» Work to be completed
Although the records contain pictures, the copy should leave them out and match everything else exactly.

» Provided records
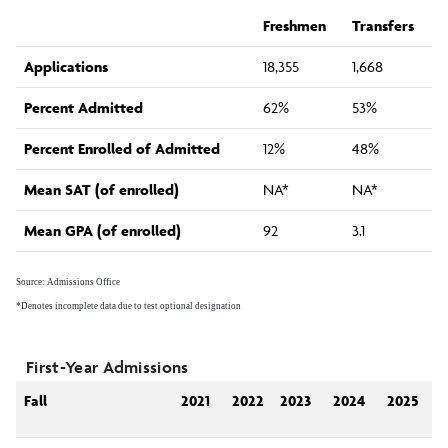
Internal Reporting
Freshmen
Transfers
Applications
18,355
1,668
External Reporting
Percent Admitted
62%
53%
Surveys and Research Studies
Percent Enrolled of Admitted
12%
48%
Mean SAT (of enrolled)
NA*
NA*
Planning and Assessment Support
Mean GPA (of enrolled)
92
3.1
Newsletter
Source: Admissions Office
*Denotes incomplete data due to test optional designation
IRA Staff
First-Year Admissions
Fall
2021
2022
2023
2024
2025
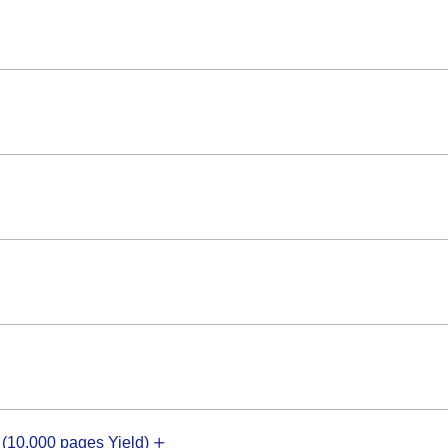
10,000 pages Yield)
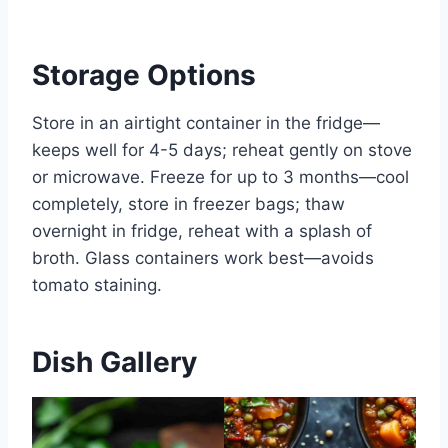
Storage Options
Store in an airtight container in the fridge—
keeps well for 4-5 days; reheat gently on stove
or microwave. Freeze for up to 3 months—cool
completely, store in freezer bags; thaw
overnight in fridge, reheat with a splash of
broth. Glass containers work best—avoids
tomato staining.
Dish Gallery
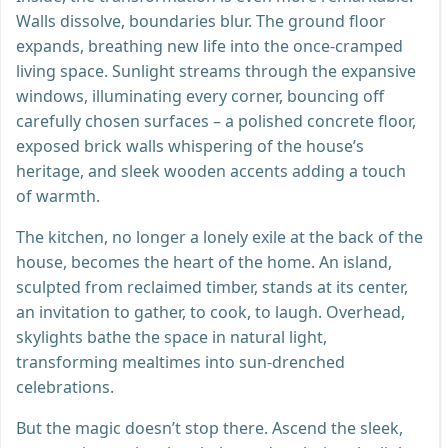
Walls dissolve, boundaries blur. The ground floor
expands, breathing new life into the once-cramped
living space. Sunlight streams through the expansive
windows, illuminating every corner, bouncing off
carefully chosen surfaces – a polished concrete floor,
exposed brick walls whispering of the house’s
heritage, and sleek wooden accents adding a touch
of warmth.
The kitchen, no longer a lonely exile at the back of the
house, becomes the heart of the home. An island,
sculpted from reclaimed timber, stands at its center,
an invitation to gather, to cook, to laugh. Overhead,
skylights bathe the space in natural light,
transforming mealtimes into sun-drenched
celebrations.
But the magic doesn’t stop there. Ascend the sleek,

» Written answer
Internal Reporting
Freshmen
Transfers
Applications
18,355
1,668
External Reporting
Percent Admitted
62%
53%
Surveys and Research Studies
Percent Enrolled of Admitted
12%
48%
Mean SAT (of enrolled)
NA*
NA*
Planning and Assessment Support
Mean GPA (of enrolled)
92
3.1
Newsletter
Source: Admissions Office
*Denotes incomplete data due to test optional designation
IRA Staff
First-Year Admissions
Fall
2021
2022
2023
2024
2025
10,000 pages Yield)
Storage Options
Store in an airtight container in the fridge—
keeps well for 4-5 days; reheat gently on stove
or microwave. Freeze for up to 3 months—cool
completely, store in freezer bags; thaw
overnight in fridge, reheat with a splash of
broth. Glass containers work best—avoids
tomato staining.
Dish Gallery
Walls dissolve, boundaries blur. The ground floor
expands, breathing new life into the once-cramped
living space. Sunlight streams through the expansive
windows, illuminating every corner, bouncing off
carefully chosen surfaces – a polished concrete floor,
exposed brick walls whispering of the house’s
heritage, and sleek wooden accents adding a touch
of warmth.
The kitchen, no longer a lonely exile at the back of the
house, becomes the heart of the home. An island,
sculpted from reclaimed timber, stands at its center,
an invitation to gather, to cook, to laugh. Overhead,
skylights bathe the space in natural light,
transforming mealtimes into sun-drenched
celebrations.
But the magic doesn’t stop there. Ascend the sleek,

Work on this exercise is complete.